Police forensic officers handle exhumed human remains in a jungle trafficking camp in Wang Kelian in Malaysia’s northern state of Perlis in May 2015. (Photo: AFP)
They perished way back in 2015 and were buried in unmarked graves in a jungle by their traffickers. Yet five years on, the Rohingya victims of rights abuses and their relatives are still awaiting justice from Malaysia’s government.
That state of affairs is a blot on Malaysia’s image, say international rights activists who are calling on authorities to release the findings of a government-sponsored report on mass graves that were discovered to contain the remains of Rohingya victims of human trafficking from Myanmar and Bangladesh in the village of Wang Kelian in the state of Perlis in the northern part of the country.
“Malaysian citizens and survivors of trafficking deserve access to the final report,” Matthew Smith, chief executive of regional rights group Fortify Rights, said in a newly released statement. “This is a matter of truth, justice and accountability.”
In 2015, Malaysian authorities discovered 139 graves and 29 small illegal detention camps for migrants in a jungle near the village, which lies on Malaysia’s border with Thailand.
The exhumed remains from the graves are believed to have belonged mostly to Rohingya migrants from Myanmar and Bangladesh, and there were suspicions that authorities had been aware of the presence of the illegal detention camps and the graves, which were ascribed to cross-border trafficking syndicates.
A Royal Commission of Inquiry (RCI) was set up last year by the Malaysian government to investigate the matter, but the investigators’ report has yet to be released, which is a sign that authorities have something to hide, according to Fortify Rights.
“Eyewitness testimonies in the report indicate complicity and direct involvement of state authorities in the transnational trade of Rohingya refugees, including in Malaysia,” says the rights group, which was founded in Myanmar in 2013 to “ensure human rights for all,” according to the group’s mission statement.
It is estimated that between 2012 and 2015 transnational criminal syndicates trafficked at least 170,000 Rohingya migrants from Myanmar and Bangladesh into Malaysia at a profit of US$50-100 million each year. The graves around Wang Kelian likely contained migrants who died or were killed en route, according to rights activists.
Investigators working on Malaysia’s government-sponsored inquiry called 48 witnesses, including Rohingya survivors, during 17 days of hearings in Kuala Lumpur last year. That their findings have not yet been made public means that no justice can be had for the victims of human trafficking in the country, according to activists.

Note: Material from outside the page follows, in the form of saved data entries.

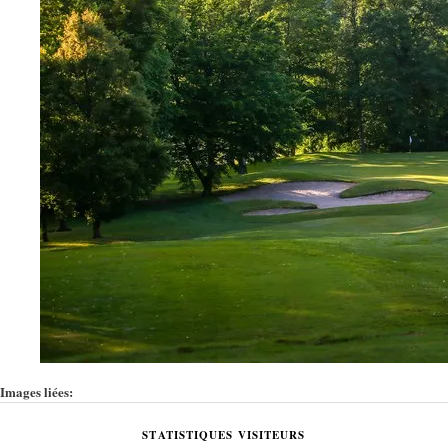
Images liées:
STATISTIQUES VISITEURS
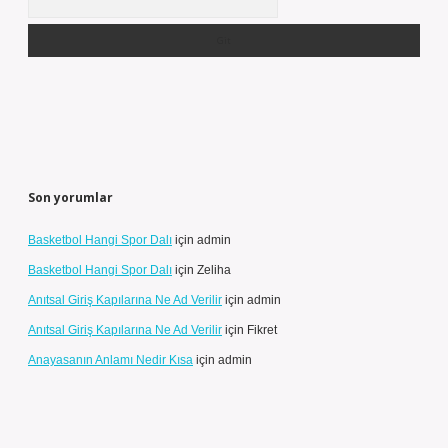
Son yorumlar
Basketbol Hangi Spor Dalı
için
admin
Basketbol Hangi Spor Dalı
için
Zeliha
Anıtsal Giriş Kapılarına Ne Ad Verilir
için
admin
Anıtsal Giriş Kapılarına Ne Ad Verilir
için
Fikret
Anayasanın Anlamı Nedir Kısa
için
admin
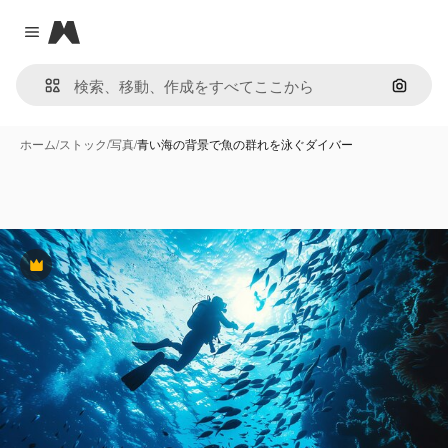
Magnific
Close menu
画像で
ホーム
/
ストック
/
写真
/
青い海の背景で魚の群れを泳ぐダイバー
Premium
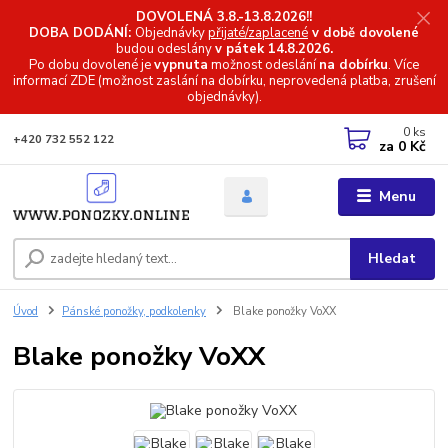
DOVOLENÁ 3.8.-13.8.2026!!
DOBA DODÁNÍ:
Objednávky
přijaté/zaplacené
v době dovolené
budou odeslány
v pátek 14.8.2026.
Po dobu dovolené je
vypnuta
možnost odeslání
na dobírku
. Více
informací
ZDE (možnost zaslání na dobírku, neprovedená platba, zrušení
objednávky).
0
ks
+420 732 552 122
za
0 Kč
Menu
Hledat
Úvod
Pánské ponožky, podkolenky
Blake ponožky VoXX
Blake ponožky VoXX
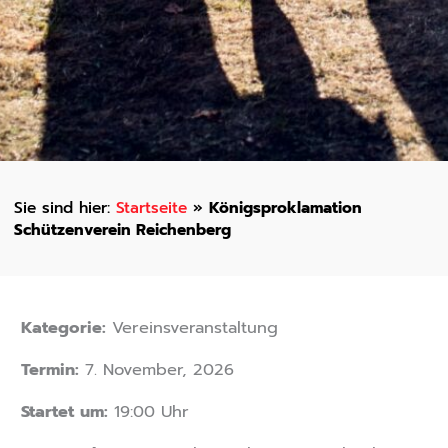
Startseite
»
Königsproklamation
Schützenverein Reichenberg
Kategorie:
Vereinsveranstaltung
Termin:
7. November, 2026
Startet um:
19:00 Uhr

“The RCI was mandated to help bring perpetrators to justice, and that hasn’t happened,” Smith said. “The government must act. There have been no changes in policy and not even a formal public reckoning of the crimes committed.”
Malaysia, a Muslim-majority nation with a robust economy, is a popular destination for stateless Rohingya migrants and asylum seekers who were driven from their homes in Myanmar by the Burmese military into neighboring Bangladesh in 2017.
Yet in recent years Malaysia has become less welcoming to Rohingya migrants, who face hostility from locals, various forms of discrimination and frequent police crackdowns on their communities.
Numerous boats from Bangladesh carrying asylum seekers, including women and children, have been turned back by Malaysian authorities in violation of international law. Hundreds of Rohingya asylum seekers are believed to have died at sea this year alone.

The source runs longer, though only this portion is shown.